Exercise materials:
■ ■ ■
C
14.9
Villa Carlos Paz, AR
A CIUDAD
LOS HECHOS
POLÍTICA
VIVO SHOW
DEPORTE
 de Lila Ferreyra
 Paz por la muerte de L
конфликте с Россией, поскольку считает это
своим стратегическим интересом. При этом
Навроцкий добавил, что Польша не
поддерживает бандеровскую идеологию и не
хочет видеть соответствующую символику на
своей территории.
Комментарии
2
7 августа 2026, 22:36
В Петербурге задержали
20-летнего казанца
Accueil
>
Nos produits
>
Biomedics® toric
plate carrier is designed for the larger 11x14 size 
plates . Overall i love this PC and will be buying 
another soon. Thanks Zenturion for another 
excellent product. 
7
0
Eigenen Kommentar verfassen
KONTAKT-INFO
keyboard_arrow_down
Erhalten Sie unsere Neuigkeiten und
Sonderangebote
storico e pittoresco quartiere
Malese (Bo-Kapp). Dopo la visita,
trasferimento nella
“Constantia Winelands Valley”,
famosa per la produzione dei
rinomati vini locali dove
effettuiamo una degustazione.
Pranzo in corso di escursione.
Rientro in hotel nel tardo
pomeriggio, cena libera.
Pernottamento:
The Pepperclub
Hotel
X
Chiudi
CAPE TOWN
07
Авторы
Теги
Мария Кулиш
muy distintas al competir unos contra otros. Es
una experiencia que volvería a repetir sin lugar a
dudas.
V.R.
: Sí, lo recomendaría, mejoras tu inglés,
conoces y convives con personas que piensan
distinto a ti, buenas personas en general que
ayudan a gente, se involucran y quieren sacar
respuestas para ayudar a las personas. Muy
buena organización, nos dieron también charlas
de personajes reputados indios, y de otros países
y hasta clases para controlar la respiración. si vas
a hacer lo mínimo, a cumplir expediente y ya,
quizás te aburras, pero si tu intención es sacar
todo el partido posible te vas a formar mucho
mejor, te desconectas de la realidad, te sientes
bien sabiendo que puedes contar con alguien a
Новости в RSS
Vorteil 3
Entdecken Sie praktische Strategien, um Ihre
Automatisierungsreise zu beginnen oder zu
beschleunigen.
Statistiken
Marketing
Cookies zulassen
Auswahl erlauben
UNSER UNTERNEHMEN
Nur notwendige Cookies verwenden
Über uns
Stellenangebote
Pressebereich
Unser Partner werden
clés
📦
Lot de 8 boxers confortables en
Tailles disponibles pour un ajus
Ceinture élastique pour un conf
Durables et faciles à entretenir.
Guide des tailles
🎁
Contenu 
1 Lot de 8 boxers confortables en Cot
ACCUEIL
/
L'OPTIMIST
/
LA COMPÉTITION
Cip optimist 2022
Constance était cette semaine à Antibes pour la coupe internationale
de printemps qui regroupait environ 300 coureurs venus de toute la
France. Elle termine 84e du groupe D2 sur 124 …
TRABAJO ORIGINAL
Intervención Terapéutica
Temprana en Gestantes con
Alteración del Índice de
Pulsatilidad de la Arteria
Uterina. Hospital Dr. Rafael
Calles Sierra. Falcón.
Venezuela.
■ ■ ■
Exercise details: Would you output, unchanged, each line from the start of the records to the line that holds "Eigenen Kommentar verfassen", both included and nothing else?

Output of the exercise:
C
14.9
Villa Carlos Paz, AR
A CIUDAD
LOS HECHOS
POLÍTICA
VIVO SHOW
DEPORTE
 de Lila Ferreyra
 Paz por la muerte de L
конфликте с Россией, поскольку считает это
своим стратегическим интересом. При этом
Навроцкий добавил, что Польша не
поддерживает бандеровскую идеологию и не
хочет видеть соответствующую символику на
своей территории.
Комментарии
2
7 августа 2026, 22:36
В Петербурге задержали
20-летнего казанца
Accueil
>
Nos produits
>
Biomedics® toric
plate carrier is designed for the larger 11x14 size 
plates . Overall i love this PC and will be buying 
another soon. Thanks Zenturion for another 
excellent product. 
7
0
Eigenen Kommentar verfassen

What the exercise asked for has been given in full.